Antonio Davis has been there and so have Reggie Miller and Rik Smits.
And they've got company at the National Institute for Fitness and Sport. Chris Mullin is around for the workouts as are Mark Jackson, Derrick McKey, Travis Best and just about everybody else on the Indiana Pacers.
"We don't have the coaches pushing us, we're pushing ourselves," Davis said. "We all worked hard in the hope of winning a championship and want to do everything we can to make it possible."
The Pacers have looked toward a new season ever since they lost Game 7 of the Eastern Conference finals to the Chicago Bulls.
Now, if the lockout ends in time for a season, no team might be more ready than the Pacers. Most of their players have been meeting and working out daily.
"We apparently have more players living in the area during the off-season than other teams," Davis said. "And the guys just want to be as ready as possible."
Most of the Indiana players have scattered this week for Thanksgiving. But Davis was there Monday, working out with the Pacers' first-round draft pick, Al Harrington, as well as Chuck Person of the San Antonio Spurs, a former Pacer who still has a home in the area.
"At this point, we're all losing, and I just feel we need to do something to see that this whole thing (league) isn't wrecked," Davis said. "We have a lot of positive things going that have been tarnished right now."
At least six weeks of the season have been wiped out. Even if a settlement comes soon, the season most likely will not begin until January because of time needed for free-agent and rookie signings, along with some kind of limited training camp.
Smits, one of the top centers in the game, hasn't let his intention to test the free-agent market interfere with his workouts.

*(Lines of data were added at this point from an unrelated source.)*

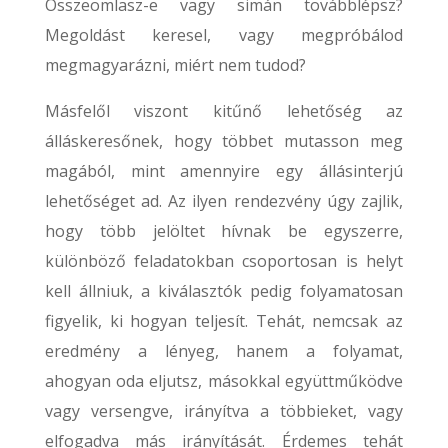
Összeomlasz-e vagy simán továbblépsz?
Megoldást keresel, vagy megpróbálod
megmagyarázni, miért nem tudod?
Másfelől viszont kitűnő lehetőség az
álláskeresőnek, hogy többet mutasson meg
magából, mint amennyire egy állásinterjú
lehetőséget ad. Az ilyen rendezvény úgy zajlik,
hogy több jelöltet hívnak be egyszerre,
különböző feladatokban csoportosan is helyt
kell állniuk, a kiválasztók pedig folyamatosan
figyelik, ki hogyan teljesít. Tehát, nemcsak az
eredmény a lényeg, hanem a folyamat,
ahogyan oda eljutsz, másokkal együttműködve
vagy versengve, irányítva a többieket, vagy
elfogadva más irányítását. Érdemes tehát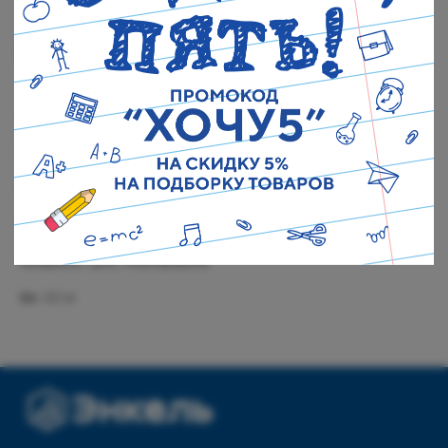
В корзину
Свяжитесь с нами
+7 (903) 969-57-59
С помощью рычагов Вы можете легко вытащить пробку из бутылки.
Контакты
С открывалкой на ручке.
Адреса магазинов
Размеры товара: Длина 16 см.
Сервис
Мыть только вручную.
Каталог
Соцсети:
Материалы: Цинк, Никелирование
Мебель
Вес: 0.2 кг
Скидки и акции
Хранение и порядок
Текстиль для дома
Доставка и оплата
Разное
О нас
© 2025 - Интернет-магазин Enkelshop.ru
Политика конфиденциальности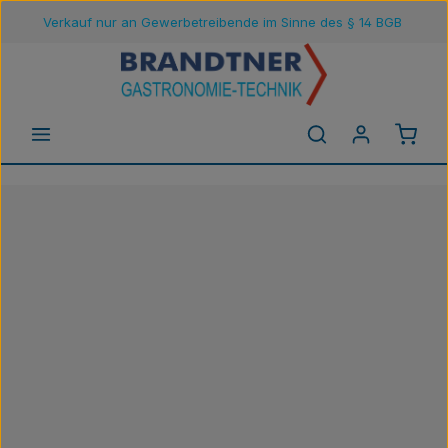
Verkauf nur an Gewerbetreibende im Sinne des § 14 BGB
Zum Hauptinhalt springen
Waren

"I'm sure teams will work fast once they can sign players. ... It will be hard if at the last minute that I have to pack up nd go," he said. "But I'm definitely leaving my options open."
Harrington has taken to heart the words Larry Bird left with him at a minicamp before the lockout.
"He said that the biggest thing with his team is you don't play unless you are in shape," Harrington said. "Those were his words of wisdom to me."
The Pacers' resolve has been noticed by others, including New York Knicks coach Jeff Van Gundy.
"The thing I read about Indiana is that their team is ready to go ," he said. "They've got 11 or 12 guys working together each and every day, and I think that team will definitely have a jump on all the other teams because they are more committed.
"They're showing their commitment now. What they're doing is a great indicator of where they're at. For our team, I haven't heard those reports."
Coaches are prohibited from talking with their players during the lockout. They can only hope their players will be ready once the season begins.
"I haven't talked to anybody in five months, but they're professionals," Miami coach Pat Riley said. "I assume they'll be ready. We'll find out when the bell rings."
If Riley were to visit the University of Miami, he might run into Tim Hardaway, P.J. Brown and Jamal Mashburn. He'd also likely see players from other teams such as Rony Seikaly, Glen Rice and Matt Geiger working out with them.
In Utah, six to 10 Jazz players have been scrimmaging daily at Westminster College, a former team training site.
The Seattle SuperSonics have six players under contract -- Gary Payton, Detlef Schrempf, Hersey Hawkins, Vin Baker, Jim McIlvaine and Aaron Williams. They've been working out individually but not as a team.
Meanwhile, with Phil Jackson gone and most of the Chicago Bulls unsigned, the three-time defending champions show no signs they're preparing for another title run.
Michael Jordan, Scottie Pippen and Ron Harper were said to be practicing together. But Jordan, when asked about it recently, replied he was out of shape and refused to say what, if any, training he was doing.